Fig. 2.. Optical spectrum analysis.

(A) Broadband optical spectrum of topological combs versus pump wavelength at an average pump power of $\sim$185 mW. Bulk and edge regions are shaded in gray and green, respectively. Three representative snapshots are shown on the right. (B) (Left) Measured spatial intensity profiles of bulk and edge combs; (right) corresponding linear simulations with only clockwise excitation. The device is the same design as in (A) but exhibits higher local scattering at the damaged output port. (C) OSA spectrum of an edge comb versus average pump power. The white dashed line marks the OPO threshold. The color scale is in decibels (0 dB = 1 mW). (D) High-resolution spectra of individual comb teeth ( $\mathrm{\mu }$ ) versus pump wavelength. Edge and bulk bands are shaded in green and gray, respectively. Five snapshots and cold-cavity resonances are included. (E) Linewidths of nested longitudinal edge modes ( $\mathrm{\sigma }$ ), with cold-cavity linewidths shown for comparison. Inset: example fit of a nested tooth. FWHM, full width at half maximum. (F) Optical linewidth of the $\mathrm{\sigma }=2$ tooth versus pump wavelength. Red shading in (E) and (F) indicates estimated pump linewidth uncertainty, arising from jitter and OSA acquisition time (see fig.

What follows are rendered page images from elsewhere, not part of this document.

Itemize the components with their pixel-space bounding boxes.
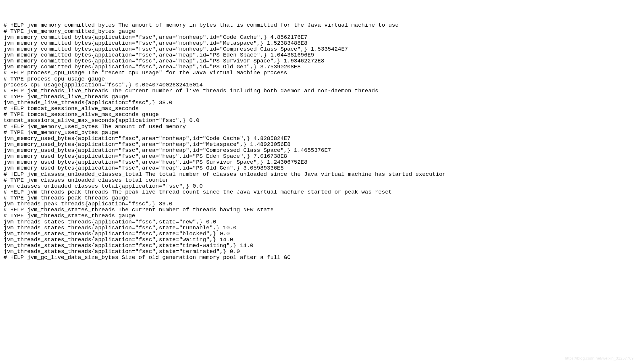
metrics-line: # HELP jvm_classes_unloaded_classes_tota… [4,171,635,177]
metrics-line: jvm_memory_used_bytes{application="fssc"… [4,141,635,147]
metrics-line: jvm_memory_committed_bytes{application="… [4,58,635,64]
metrics-line: # HELP process_cpu_usage The "recent cpu… [4,70,635,76]
metrics-line: process_cpu_usage{application="fssc",} 0… [4,82,635,88]
metrics-line: # HELP jvm_memory_used_bytes The amount … [4,124,635,130]
metrics-line: jvm_threads_states_threads{application="… [4,249,635,255]
metrics-line: jvm_memory_committed_bytes{application="… [4,40,635,46]
metrics-line: jvm_threads_states_threads{application="… [4,219,635,225]
metrics-line: jvm_threads_states_threads{application="… [4,237,635,243]
metrics-line: # TYPE jvm_threads_peak_threads gauge [4,195,635,201]
metrics-line: jvm_threads_states_threads{application="… [4,225,635,231]
metrics-line: # TYPE process_cpu_usage gauge [4,76,635,82]
metrics-line: # TYPE jvm_threads_states_threads gauge [4,213,635,219]
metrics-line: jvm_threads_states_threads{application="… [4,231,635,237]
metrics-line: # TYPE jvm_memory_committed_bytes gauge [4,28,635,34]
metrics-line: # HELP jvm_threads_live_threads The curr… [4,88,635,94]
metrics-line: jvm_classes_unloaded_classes_total{appli… [4,183,635,189]
metrics-line: # HELP tomcat_sessions_alive_max_seconds [4,106,635,112]
metrics-line: # HELP jvm_gc_live_data_size_bytes Size … [4,255,635,260]
metrics-line: jvm_memory_used_bytes{application="fssc"… [4,136,635,141]
metrics-line: jvm_threads_states_threads{application="… [4,243,635,249]
prometheus-metrics-output: # HELP jvm_memory_committed_bytes The am… [4,22,635,260]
metrics-line: # HELP jvm_memory_committed_bytes The am… [4,22,635,28]
metrics-line: tomcat_sessions_alive_max_seconds{applic… [4,117,635,123]
metrics-line: jvm_memory_committed_bytes{application="… [4,64,635,70]
metrics-line: # TYPE tomcat_sessions_alive_max_seconds… [4,112,635,117]
metrics-line: jvm_memory_committed_bytes{application="… [4,46,635,52]
metrics-line: jvm_memory_used_bytes{application="fssc"… [4,165,635,171]
metrics-line: # TYPE jvm_memory_used_bytes gauge [4,130,635,136]
metrics-line: jvm_memory_committed_bytes{application="… [4,34,635,40]
metrics-line: jvm_memory_committed_bytes{application="… [4,52,635,58]
metrics-line: # HELP jvm_threads_peak_threads The peak… [4,189,635,195]
metrics-line: jvm_memory_used_bytes{application="fssc"… [4,153,635,159]
metrics-line: jvm_threads_peak_threads{application="fs… [4,201,635,207]
metrics-line: # TYPE jvm_classes_unloaded_classes_tota… [4,177,635,183]
metrics-line: jvm_memory_used_bytes{application="fssc"… [4,159,635,165]
metrics-line: # TYPE jvm_threads_live_threads gauge [4,94,635,100]
metrics-line: jvm_threads_live_threads{application="fs… [4,100,635,106]
metrics-line: jvm_memory_used_bytes{application="fssc"… [4,147,635,153]
metrics-line: # HELP jvm_threads_states_threads The cu… [4,207,635,213]
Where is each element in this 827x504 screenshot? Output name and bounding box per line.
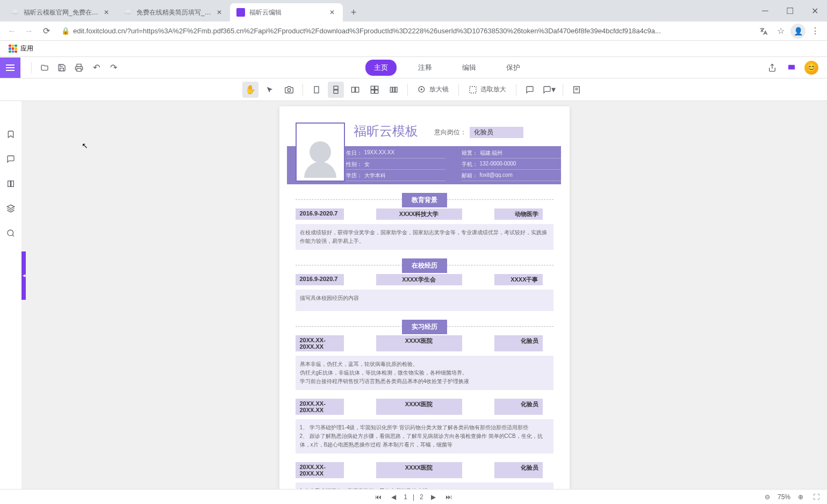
sidebar-collapse-handle[interactable] xyxy=(21,251,26,300)
intern-company[interactable]: XXXX医院 xyxy=(376,399,462,415)
save-button[interactable] xyxy=(55,61,68,74)
browser-tab-2[interactable]: ☁️ 免费在线精美简历填写_专业简历 ✕ xyxy=(117,3,230,21)
gender-value[interactable]: 女 xyxy=(364,161,370,168)
single-page-view[interactable] xyxy=(308,82,325,98)
comment-tool[interactable] xyxy=(522,82,538,98)
phone-value[interactable]: 132-0000-0000 xyxy=(480,161,516,168)
undo-button[interactable]: ↶ xyxy=(90,61,103,74)
tab-protect[interactable]: 保护 xyxy=(498,60,529,76)
position-value[interactable]: 化验员 xyxy=(470,127,523,138)
svg-rect-7 xyxy=(371,86,374,89)
layers-panel-button[interactable] xyxy=(4,202,17,215)
email-value[interactable]: foxit@qq.com xyxy=(480,172,513,179)
campus-date[interactable]: 2016.9-2020.7 xyxy=(296,274,344,285)
edu-value[interactable]: 大学本科 xyxy=(364,172,386,179)
intern-desc[interactable]: 1、 学习基础护理1-4级，牢固知识化所学 背识药物分类大致了解各类药物有那些治… xyxy=(296,419,553,453)
foxit-icon xyxy=(236,8,245,17)
close-icon[interactable]: ✕ xyxy=(102,8,111,17)
intern-role[interactable]: 化验员 xyxy=(494,399,543,415)
print-button[interactable] xyxy=(73,61,85,74)
intern-desc[interactable]: 1.大夫手术期间在一旁观察学习，干点力所能及的小活 xyxy=(296,483,553,489)
menu-button[interactable] xyxy=(0,57,20,78)
close-icon[interactable]: ✕ xyxy=(328,8,336,17)
birth-value[interactable]: 19XX.XX.XX xyxy=(364,149,395,157)
thumbnails-panel-button[interactable] xyxy=(4,177,17,190)
forward-button[interactable]: → xyxy=(21,24,37,39)
tab-title: 免费在线精美简历填写_专业简历 xyxy=(136,8,213,17)
gender-label: 性别： xyxy=(346,161,362,168)
facing-view[interactable] xyxy=(347,82,363,98)
tab-home[interactable]: 主页 xyxy=(365,60,397,76)
profile-button[interactable]: 👤 xyxy=(790,24,806,39)
close-window-button[interactable]: ✕ xyxy=(802,0,827,21)
document-canvas[interactable]: ↖ 福昕云模板 意向岗位： 化验员 生 xyxy=(21,101,827,489)
education-major[interactable]: 动物医学 xyxy=(494,208,543,220)
intern-date[interactable]: 20XX.XX-20XX.XX xyxy=(296,335,344,351)
intern-role[interactable]: 化验员 xyxy=(494,335,543,351)
svg-rect-22 xyxy=(11,181,13,187)
lock-icon: 🔒 xyxy=(61,27,69,35)
browser-tab-3-active[interactable]: 福昕云编辑 ✕ xyxy=(230,3,343,21)
bookmarks-panel-button[interactable] xyxy=(4,128,17,141)
intern-company[interactable]: XXXX医院 xyxy=(376,335,462,351)
intern-date[interactable]: 20XX.XX-20XX.XX xyxy=(296,399,344,415)
svg-rect-17 xyxy=(470,87,476,93)
campus-role[interactable]: XXXX干事 xyxy=(494,274,543,285)
comment-dropdown[interactable]: ▾ xyxy=(541,82,557,98)
comments-panel-button[interactable] xyxy=(4,153,17,165)
user-avatar[interactable]: 😊 xyxy=(804,61,818,75)
select-tool[interactable] xyxy=(262,82,278,98)
reload-button[interactable]: ⟳ xyxy=(39,24,54,39)
browser-tab-1[interactable]: ☁️ 福昕云模板官网_免费在线PDF模 ✕ xyxy=(4,3,117,21)
campus-desc[interactable]: 描写具体校园经历的内容 xyxy=(296,290,553,311)
edu-label: 学历： xyxy=(346,172,362,179)
campus-org[interactable]: XXXX学生会 xyxy=(376,274,462,285)
maximize-button[interactable]: ☐ xyxy=(778,0,802,21)
marquee-label: 选取放大 xyxy=(480,85,506,94)
continuous-view[interactable] xyxy=(328,82,344,98)
education-date[interactable]: 2016.9-2020.7 xyxy=(296,208,344,220)
intern-role[interactable]: 化验员 xyxy=(494,462,543,478)
open-button[interactable] xyxy=(38,61,51,74)
minimize-button[interactable]: ─ xyxy=(753,0,778,21)
snapshot-tool[interactable] xyxy=(281,82,297,98)
star-icon[interactable]: ☆ xyxy=(773,24,788,39)
tab-title: 福昕云模板官网_免费在线PDF模 xyxy=(24,8,100,17)
hand-tool[interactable]: ✋ xyxy=(242,82,258,98)
present-button[interactable] xyxy=(785,61,798,74)
share-button[interactable] xyxy=(766,61,779,74)
svg-rect-11 xyxy=(390,87,392,92)
svg-rect-9 xyxy=(371,90,374,93)
photo-placeholder[interactable] xyxy=(296,123,345,182)
native-value[interactable]: 福建.福州 xyxy=(480,149,503,157)
cover-facing-view[interactable] xyxy=(386,82,402,98)
menu-icon[interactable]: ⋮ xyxy=(808,24,823,39)
education-school[interactable]: XXXX科技大学 xyxy=(376,208,462,220)
svg-rect-21 xyxy=(8,181,10,187)
intern-desc[interactable]: 基本非瘟，伪狂犬，蓝耳，轮状病毒抗原的检验。 伪狂犬gE抗体，非瘟抗体，等抗体检… xyxy=(296,356,553,390)
education-desc[interactable]: 在校成绩较好，获得学业奖学金，国家助学金，国家励志奖学金等，专业课成绩优异，考试… xyxy=(296,224,553,250)
magnifier-button[interactable]: 放大镜 xyxy=(413,82,453,98)
svg-rect-10 xyxy=(375,90,378,93)
back-button[interactable]: ← xyxy=(4,24,19,39)
search-panel-button[interactable] xyxy=(4,227,17,240)
form-tool[interactable] xyxy=(569,82,585,98)
close-icon[interactable]: ✕ xyxy=(215,8,224,17)
new-tab-button[interactable]: + xyxy=(346,5,361,20)
tab-title: 福昕云编辑 xyxy=(249,8,326,17)
url-input[interactable]: 🔒 edit.foxitcloud.cn/?url=https%3A%2F%2F… xyxy=(56,24,754,39)
svg-point-23 xyxy=(8,230,13,236)
redo-button[interactable]: ↷ xyxy=(107,61,120,74)
intern-company[interactable]: XXXX医院 xyxy=(376,462,462,478)
apps-bookmark[interactable]: 应用 xyxy=(4,42,38,55)
intern-date[interactable]: 20XX.XX-20XX.XX xyxy=(296,462,344,478)
continuous-facing-view[interactable] xyxy=(366,82,383,98)
svg-rect-0 xyxy=(788,64,795,69)
svg-rect-2 xyxy=(314,87,319,93)
marquee-zoom-button[interactable]: 选取放大 xyxy=(464,82,510,98)
svg-rect-13 xyxy=(395,87,397,92)
tab-annotate[interactable]: 注释 xyxy=(409,60,441,76)
translate-icon[interactable] xyxy=(756,24,771,39)
window-controls: ─ ☐ ✕ xyxy=(753,0,827,21)
tab-edit[interactable]: 编辑 xyxy=(454,60,485,76)
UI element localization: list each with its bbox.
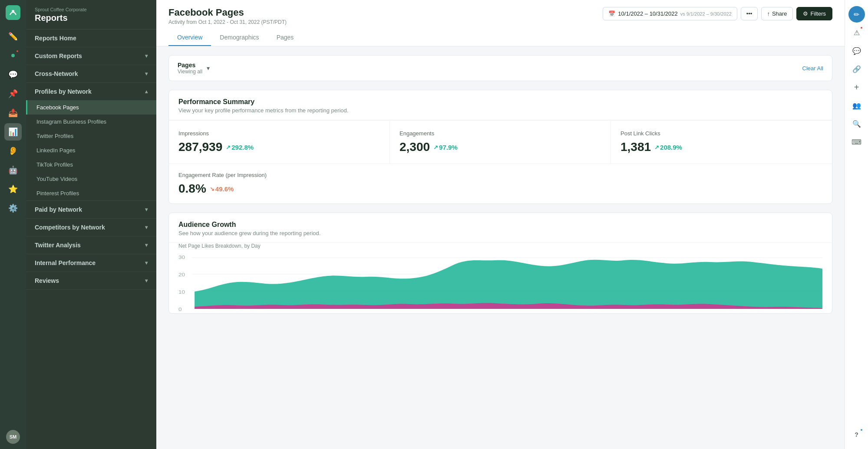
link-icon: 🔗 (852, 65, 861, 73)
performance-summary-subtitle: View your key profile performance metric… (178, 107, 822, 114)
sidebar-section-twitter-analysis: Twitter Analysis ▾ (26, 236, 156, 254)
tab-demographics[interactable]: Demographics (211, 29, 267, 46)
help-icon: ? (855, 431, 858, 438)
performance-summary-title: Performance Summary (178, 98, 822, 106)
sidebar-competitors-btn[interactable]: Competitors by Network ▾ (26, 219, 156, 236)
tab-overview[interactable]: Overview (168, 29, 211, 46)
impressions-value: 287,939 ↗ 292.8% (178, 140, 380, 154)
nav-messages[interactable]: 💬 (4, 66, 22, 83)
sidebar-item-facebook-pages[interactable]: Facebook Pages (26, 100, 156, 115)
clear-all-button[interactable]: Clear All (802, 65, 823, 72)
right-bar-add-button[interactable]: + (848, 79, 865, 95)
content-area: Pages Viewing all ▾ Clear All Performanc… (156, 46, 845, 449)
date-range-value: 10/1/2022 – 10/31/2022 (618, 10, 677, 17)
nav-send[interactable]: 📤 (4, 104, 22, 121)
sidebar-reviews-btn[interactable]: Reviews ▾ (26, 272, 156, 289)
chevron-custom-reports-icon: ▾ (145, 53, 148, 59)
chevron-internal-icon: ▾ (145, 260, 148, 266)
tab-pages[interactable]: Pages (268, 29, 303, 46)
post-link-clicks-label: Post Link Clicks (620, 130, 822, 137)
right-bar-help-button[interactable]: ? (848, 426, 865, 443)
metric-post-link-clicks: Post Link Clicks 1,381 ↗ 208.9% (611, 121, 832, 164)
sidebar-internal-performance-label: Internal Performance (35, 259, 96, 266)
sidebar-section-custom-reports: Custom Reports ▾ (26, 47, 156, 65)
compose-icon: ✏️ (8, 32, 18, 41)
audience-growth-header: Audience Growth See how your audience gr… (169, 213, 832, 243)
right-bar-search-button[interactable]: 🔍 (848, 115, 865, 132)
sidebar-custom-reports-btn[interactable]: Custom Reports ▾ (26, 47, 156, 65)
nav-analytics[interactable]: 📊 (4, 123, 22, 141)
right-bar-keyboard-button[interactable]: ⌨ (848, 134, 865, 150)
audience-growth-card: Audience Growth See how your audience gr… (168, 213, 832, 314)
app-logo[interactable] (6, 5, 20, 22)
add-icon: + (854, 82, 859, 92)
nav-publishing[interactable]: 📌 (4, 85, 22, 102)
svg-text:30: 30 (178, 255, 185, 260)
sidebar-profiles-by-network-label: Profiles by Network (35, 88, 92, 95)
dot1-icon (11, 54, 15, 57)
sidebar-item-twitter-profiles[interactable]: Twitter Profiles (26, 129, 156, 143)
date-range-button[interactable]: 📅 10/1/2022 – 10/31/2022 vs 9/1/2022 – 9… (603, 7, 737, 20)
send-icon: 📤 (8, 108, 18, 118)
sidebar-section-profiles-by-network: Profiles by Network ▴ Facebook Pages Ins… (26, 83, 156, 201)
filter-bar-left: Pages Viewing all ▾ (178, 62, 210, 75)
post-link-clicks-value: 1,381 ↗ 208.9% (620, 140, 822, 154)
sidebar-header: Sprout Coffee Corporate Reports (26, 0, 156, 29)
chevron-reviews-icon: ▾ (145, 278, 148, 284)
post-link-clicks-change: ↗ 208.9% (654, 144, 682, 151)
sidebar-item-linkedin-pages[interactable]: LinkedIn Pages (26, 143, 156, 157)
apps-icon: ⚙️ (8, 203, 18, 213)
chevron-twitter-icon: ▾ (145, 242, 148, 248)
right-bar-comment-button[interactable]: 💬 (848, 43, 865, 59)
sidebar-item-tiktok-profiles[interactable]: TikTok Profiles (26, 157, 156, 172)
bot-icon: 🤖 (8, 165, 18, 175)
filter-bar: Pages Viewing all ▾ Clear All (168, 55, 832, 81)
sidebar-item-youtube-videos[interactable]: YouTube Videos (26, 172, 156, 186)
chevron-profiles-icon: ▴ (145, 88, 148, 95)
share-button[interactable]: ↑ Share (761, 7, 792, 20)
calendar-icon: 📅 (608, 10, 615, 17)
sidebar-reports-home-btn[interactable]: Reports Home (26, 29, 156, 47)
sidebar-section-paid-by-network: Paid by Network ▾ (26, 201, 156, 219)
sidebar-section-competitors: Competitors by Network ▾ (26, 219, 156, 236)
filters-button[interactable]: ⚙ Filters (796, 7, 832, 20)
filter-label-group: Pages Viewing all (178, 62, 202, 75)
nav-listening[interactable]: 👂 (4, 142, 22, 160)
comment-icon: 💬 (852, 47, 861, 55)
filter-chevron-icon[interactable]: ▾ (207, 65, 210, 72)
sidebar-paid-by-network-btn[interactable]: Paid by Network ▾ (26, 201, 156, 218)
metric-impressions: Impressions 287,939 ↗ 292.8% (169, 121, 390, 164)
sidebar-twitter-analysis-btn[interactable]: Twitter Analysis ▾ (26, 236, 156, 254)
more-options-button[interactable]: ••• (741, 7, 758, 20)
right-bar-alert-button[interactable]: ⚠ (848, 24, 865, 41)
right-bar-link-button[interactable]: 🔗 (848, 61, 865, 77)
sidebar-internal-performance-btn[interactable]: Internal Performance ▾ (26, 254, 156, 272)
sidebar-cross-network-btn[interactable]: Cross-Network ▾ (26, 65, 156, 82)
page-subtitle: Activity from Oct 1, 2022 - Oct 31, 2022… (168, 19, 287, 25)
sidebar-section-reports-home: Reports Home (26, 29, 156, 47)
icon-bar: ✏️ 💬 📌 📤 📊 👂 🤖 ⭐ ⚙️ SM (0, 0, 26, 449)
user-avatar[interactable]: SM (6, 430, 20, 444)
page-title: Facebook Pages (168, 7, 287, 18)
publishing-icon: 📌 (8, 89, 18, 98)
tabs-bar: Overview Demographics Pages (168, 29, 832, 46)
chart-area: 30 20 10 0 (169, 252, 832, 313)
nav-compose[interactable]: ✏️ (4, 28, 22, 45)
svg-text:10: 10 (178, 289, 185, 295)
right-bar-people-button[interactable]: 👥 (848, 97, 865, 114)
chart-label: Net Page Likes Breakdown, by Day (169, 243, 832, 252)
sidebar-profiles-by-network-btn[interactable]: Profiles by Network ▴ (26, 83, 156, 100)
nav-apps[interactable]: ⚙️ (4, 200, 22, 217)
arrow-up-engagements-icon: ↗ (433, 144, 438, 151)
metrics-grid: Impressions 287,939 ↗ 292.8% Engagements… (169, 120, 832, 164)
performance-summary-header: Performance Summary View your key profil… (169, 90, 832, 120)
nav-dot1[interactable] (4, 47, 22, 64)
alert-icon: ⚠ (854, 29, 860, 37)
right-bar-edit-button[interactable]: ✏ (848, 6, 865, 23)
engagements-change: ↗ 97.9% (433, 144, 458, 151)
sidebar-item-instagram-business[interactable]: Instagram Business Profiles (26, 115, 156, 129)
star-icon: ⭐ (8, 184, 18, 194)
nav-bot[interactable]: 🤖 (4, 161, 22, 179)
nav-star[interactable]: ⭐ (4, 180, 22, 198)
sidebar-item-pinterest-profiles[interactable]: Pinterest Profiles (26, 186, 156, 200)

S6).

Fig. 3.. Two-timescale mode-locking and noise analysis.

(A) Quadratic variation of the comb teeth optical linewidth for an edge comb with a pump wavelength of 1547.86 nm (nested tooth $\mathrm{\sigma }=3$ ) across several longitudinal modes of the fast (750 GHz) and slow (2.5 GHz) timescales, indicated by $\mathrm{\mu }$ and $\mathrm{\sigma }$ , respectively. The data for the slow timescale shown in the inset are for (left) $\mathrm{\mu }=-1$ and (right) $\mathrm{\mu }=1$ . The blue curve and the red dashed line are the quadratic fit and the pump’s linewidth, respectively. (B) Optical linewidth variation over the fast timescale for a typical bulk comb (pump wavelength, 1547.91 nm), which lacks the quadratic form of the edge counterparts. The shaded red area in (A) and (B) indicates the estimated error for the pump linewidth (see fig. S6 for details). (C) Electrical spectrum analysis of the topological combs as a function of pump wavelength with an average pump power of $\approx$185 mW. The bulk and edge regions of the spectrum are highlighted in gray and green, respectively. (D) Peak position (blue) and Lorentzian linewidth analysis (red) of the repetition rates as a function of pump wavelength. The orange dashed line is the FT limit set by the 5-ns pulse duration of the pump (see section S11 for details). Note that, here, the uncertainties are smaller than the symbols. (E) Group delay measurement of the lattice in the linear regime using a weak tunable laser. (F) Repetition beats of an edge comb as a function of pump power. The white dashed line indicates the OPO threshold.

Fig. 4.. Temporal measurement of the device.

The output at the drop port is sent to a fast PD, with (A) an on-chip peak pump power of ~40 mW, which is well below the OPO threshold. Pumping the (B) edge and (C) bulk above the OPO threshold with 185-mW pump power. The plots include 2000 repeats of the experiment, with one example shown in blue and the average shown in red. (D to F) Corresponding FTs of the data in (A) to (C), respectively. (G) FT of the oscilloscope measurements of the topological combs as a function of discrete pump wavelength taken at every 30-pm intervals with an on-chip peak pump power of ~185 mW. The bulk and edge regions of the spectrum are marked. Each vertical strip includes 2000 repeats of the experiment. (H) Oscilloscope measurement of an edge comb as a function of pump power. The white dashed line indicates the OPO threshold.